◆ Exercise: Exactly as written, transcribe the lines that run from the one containing "hs, until Oct." to the end of the records below.

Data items
========
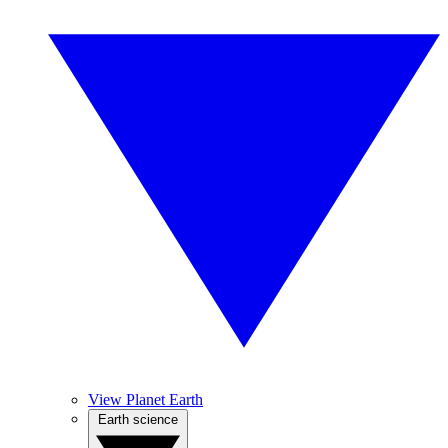
View Planet Earth
Earth science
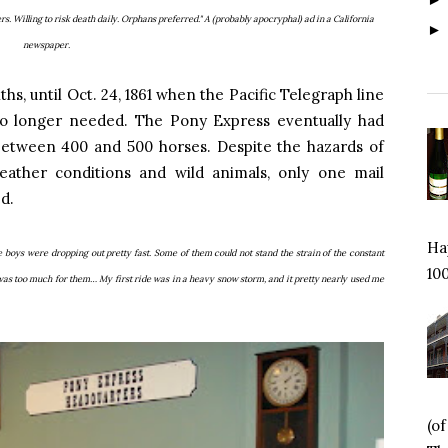
rs. Willing to risk death daily. Orphans preferred." A (probably apocryphal) ad in a California
newspaper.
hs, until Oct. 24, 1861 when the Pacific Telegraph line
o longer needed. The Pony Express eventually had
 between 400 and 500 horses. Despite the hazards of
eather conditions and wild animals, only one mail
ed.
Hap
e boys were dropping out pretty fast. Some of them could not stand the strain of the constant
100
 was too much for them… My first ride was in a heavy snow storm, and it pretty nearly used me
(o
========
◆ Task response:
hs, until Oct. 24, 1861 when the Pacific Telegraph line
o longer needed. The Pony Express eventually had
 between 400 and 500 horses. Despite the hazards of
eather conditions and wild animals, only one mail
ed.
Hap
e boys were dropping out pretty fast. Some of them could not stand the strain of the constant
100
 was too much for them… My first ride was in a heavy snow storm, and it pretty nearly used me
(o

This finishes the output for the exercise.